New York Subway System May Stop Station Trash Pickup

The Metropolitan Transit Authority of New York, a state agency which controls the New York Transit Authority, has run the city’s subways since 1965. (The two privately owned systems, the Brooklyn-Manhattan Transit Corporation [BMT] and the Interborough Rapid Transit Company [IRT] were bought by the city in 1940.)  The mass of New Yorkers simply cannot get around their city without subways, and government owns the subways. The MTA is facing a budgetary crisis, and its director, Jay Walder, left several months ago after a $10-billion capital shortfall was revealed. 

How is the MTA going to handle this financial problem? The “amenities” offered to its customers are already scant. There are only 129 public restrooms for the 468 stations. Rats have become an extremely pressing problem in some MTA stations. Now New York is considering removing all trash cans from some of the subway platforms as a cost-saving measure. 

This plan is already being tested at the Main Street Station on Number 7 line in Flushing, Queens, and at the Eighth Street N and R stations in Manhattan. If it succeeds, then it may be expanded to other stations. The no-bin experiment is being justified on the grounds that the MTA has more trash that it can handle. Crews remove 8,500 trash bags from MTA stations each day.

The authority optimistically believes that riders will get rid of trash before they get to the subway platform, but MTA riders at some stops have already reported seeing garbage simply pile up on platforms when there are no garbage cans. Gene Russianoff, a member of MTA riders’ organization Straphangers Campaign, remarked: "NYC Transit doesn’t have the money to keep stations clean. So even a ridiculous idea sounds good to them.”

State Comptroller Thomas DiNapoli recently issued a “red alert” warning that the current operational budget shortfall, which is $900 million, will jump to a $2.1-billion operational budget shortfall by 2014 — in spite of three fare hikes in two years as well as cuts in service. 

This is not news. On October 28, 2004, State Comptroller Alvin Hevesi announced that the MTA was not producing financial plans as required by law, and that the authority was keeping relevant information about its operations from elected officials and the public. The report also revealed specific examples of waste and inefficiency in operations. Nothing happened. 

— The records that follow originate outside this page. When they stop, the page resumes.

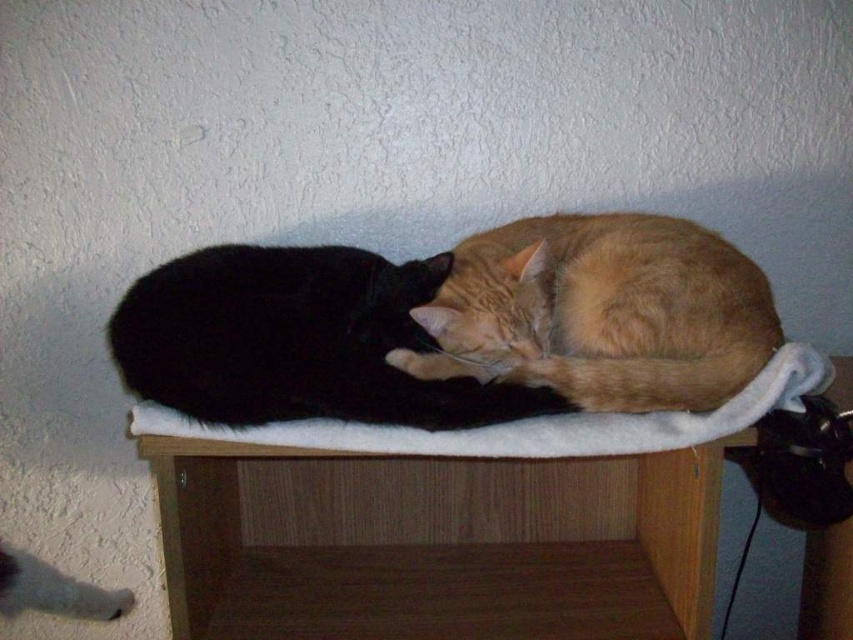 Question: Estimate the real-world distances between objects in this image. Which object is farther from the orange fur cat at center?

Choices:
 (A) white soft cat bed at center
 (B) black fur cat at center

Answer: (B)

Question: Which object is positioned closest to the white soft cat bed at center?

Choices:
 (A) orange fur cat at center
 (B) black fur cat at center

Answer: (B)

Question: Which of the following is the farthest from the observer?

Choices:
 (A) (753, 314)
 (B) (653, 433)
 (C) (257, 333)

Answer: (A)

Question: Observing the image, what is the correct spatial positioning of orange fur cat at center in reference to white soft cat bed at center?

Choices:
 (A) right
 (B) left

Answer: (A)

Question: Is orange fur cat at center thinner than white soft cat bed at center?

Choices:
 (A) yes
 (B) no

Answer: (A)

Question: Can you confirm if orange fur cat at center is positioned to the left of black fur cat at center?

Choices:
 (A) yes
 (B) no

Answer: (B) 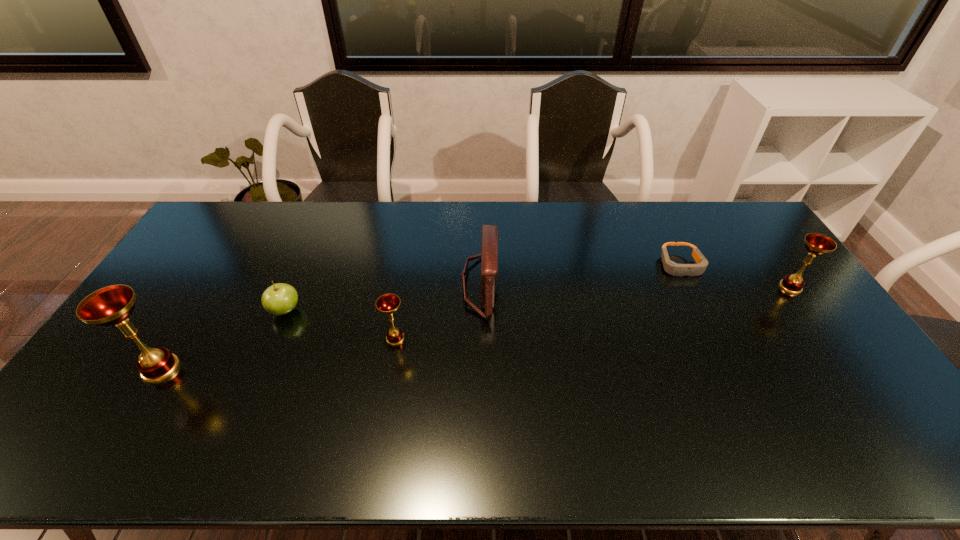 Identify the location of unoccupied position between the second shortest object and the second nearest chalice. This screenshot has height=540, width=960. (340, 325).

Locate an element on the screen. This screenshot has width=960, height=540. empty space that is in between the shoulder bag and the nearest chalice is located at coordinates (321, 327).

Locate an element on the screen. This screenshot has width=960, height=540. free point between the shoulder bag and the second farthest chalice is located at coordinates (438, 311).

At what (x,y) coordinates should I click in order to perform the action: click on free space between the shortest chalice and the fifth tallest object. Please return your answer as a coordinate pair (x, y). This screenshot has width=960, height=540. Looking at the image, I should click on (340, 325).

Where is `vacant space in between the second tallest chalice and the shoulder bag`? vacant space in between the second tallest chalice and the shoulder bag is located at coordinates (636, 286).

Locate an element on the screen. The image size is (960, 540). free space between the fifth tallest object and the second farthest chalice is located at coordinates (340, 325).

In order to click on vacant space in between the nearest chalice and the rightmost object in this screenshot , I will do `click(475, 328)`.

Identify the location of the fifth closest object relative to the shoulder bag. This screenshot has height=540, width=960. (816, 244).

Identify the location of object that stands as the third closest to the fifth object from right to left. The width and height of the screenshot is (960, 540). (489, 240).

Where is `chalice that is the second nearest to the rightmost chalice`? Image resolution: width=960 pixels, height=540 pixels. chalice that is the second nearest to the rightmost chalice is located at coordinates (112, 305). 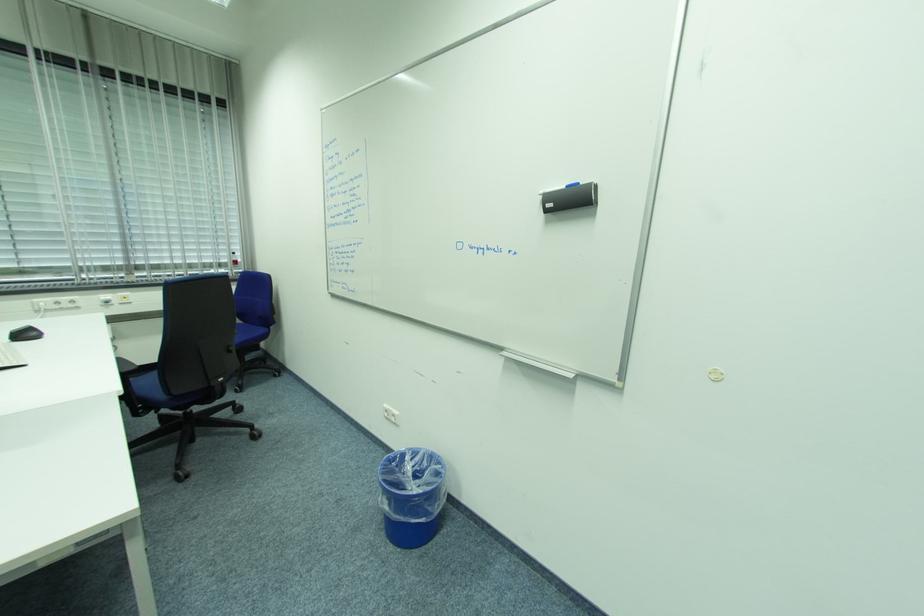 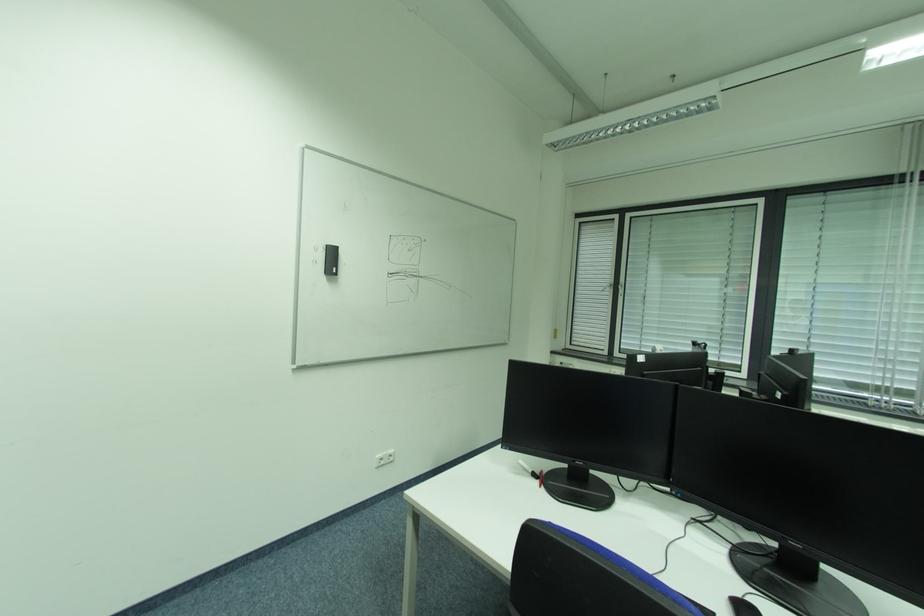 Question: How did the camera likely rotate?

Choices:
 (A) Left
 (B) Right
 (C) Up
 (D) Down

Answer: (A) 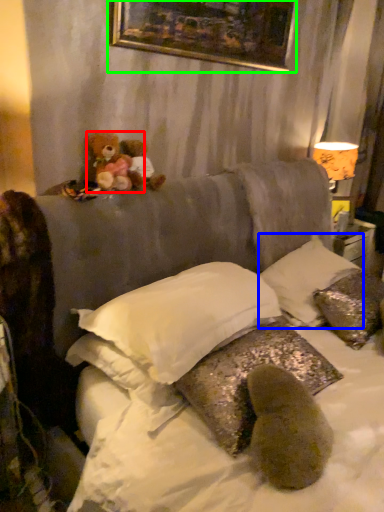 Question: Based on their relative distances, which object is farther from teddy bear (highlighted by a red box)? Choose from pillow (highlighted by a blue box) and picture frame (highlighted by a green box).

Choices:
 (A) pillow
 (B) picture frame

Answer: (A) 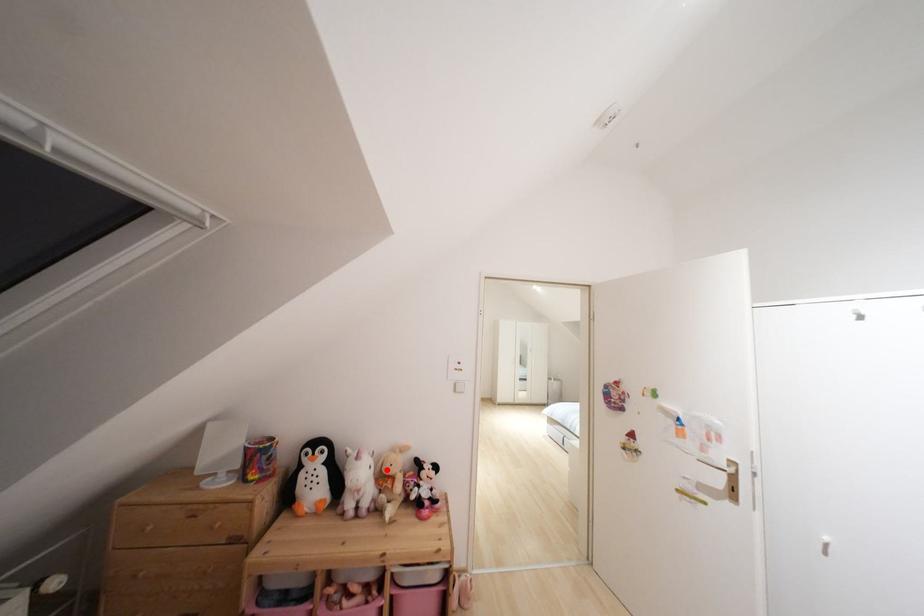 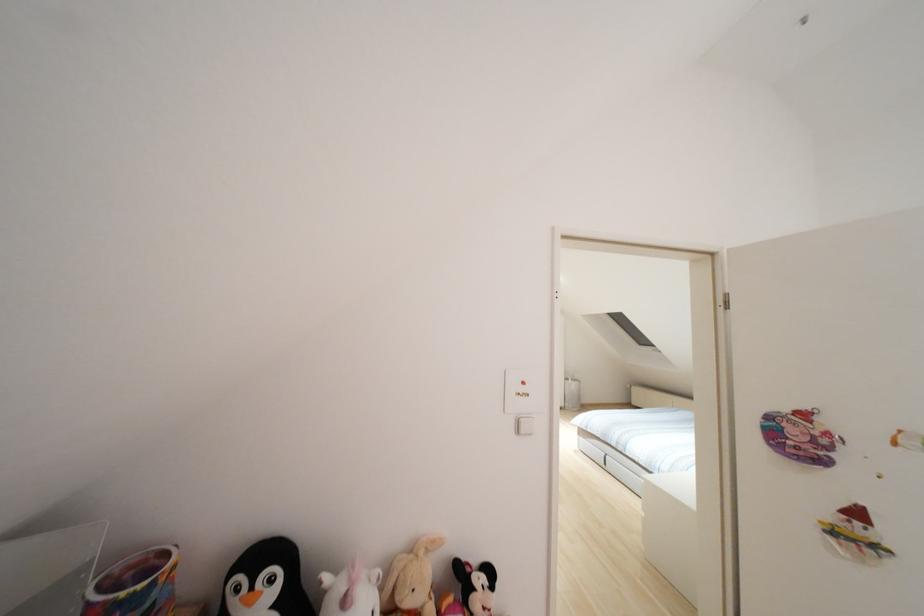 Question: I am providing you with two images of the same scene from different viewpoints. In image1, a red point is highlighted. Considering the same 3D point in image2, which of the following is correct?

Choices:
 (A) It is closer
 (B) It is farther

Answer: (A) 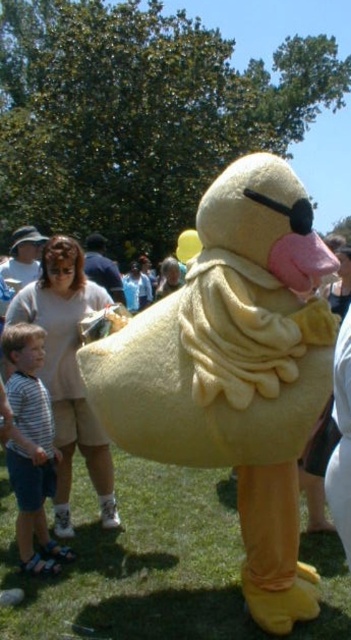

What is the problem? The pay for MTA workers is substantial, even in a city such as New York with a high cost of living. There were over 8,000 workers last year who earned over $100,000 per year. Laying off workers is difficult because Transit Workers Union Local 100, which represents MTA workers, protects their jobs and it also haggles about organizational changes and shift in work assignments and keeps the pension and benefit package for its members high. The MTA itself is a municipal bureaucracy with a captive customer base, so it is not responsive to market changes.

Does it have to be that way? New York is a crowded city which needs to move lots of people around every day; however, another city very similar in many ways to New York has found a way to run a profitable and efficient subway — Hong Kong. The difference is that the subway system in Hong Kong has been partially privatized. Investors can and do buy shares of stock in the company. Predictable consequences result: The subways are clean and they run on time. Private investors avoid businesses which provide poor goods and services or that have sloppy management or rapacious unions, but they are glad to invest in well-run businesses producing a profit.

The situation in New York with the MTA is, in many ways, the “perfect storm.” The authority itself is insulated from voters by a system of recommendation appointments. Some members are selected by the Governor, some by the Mayor, some by unions, some by various county governments. This diffused authority makes it hard to place blame on the incompetent or corrupt officials (mob subornation of authority activity has been one of the myriad problems it faces). There are no stockholders who can dump their investments and drive down the value of held stock. The authority has a government monopoly on operations: No other subway can operate in New York (except for the PATH [Port Authority Trans Hudson] trains running under the Hudson and a small section of Manhattan’s lower West Side which are operated by the Port Authority of New York and New Jersey). And there are public-employees unions, which are politically active, to press for more pay, more job security, and more benefits for their members.

It is the ordinary New Yorker who ends up paying for the filthy, rat-ridden stops, the threats of strikes that have shut down the city in the past, and the increasingly higher fares for the middle class and poor New Yorker. The “tax” on these folks who cannot travel around Manhattan in a limo is regressive, but those champions of the poor and middle class do not offer real solutions, like privatization, but only more government involvement and more audits that seem to be generally ignored.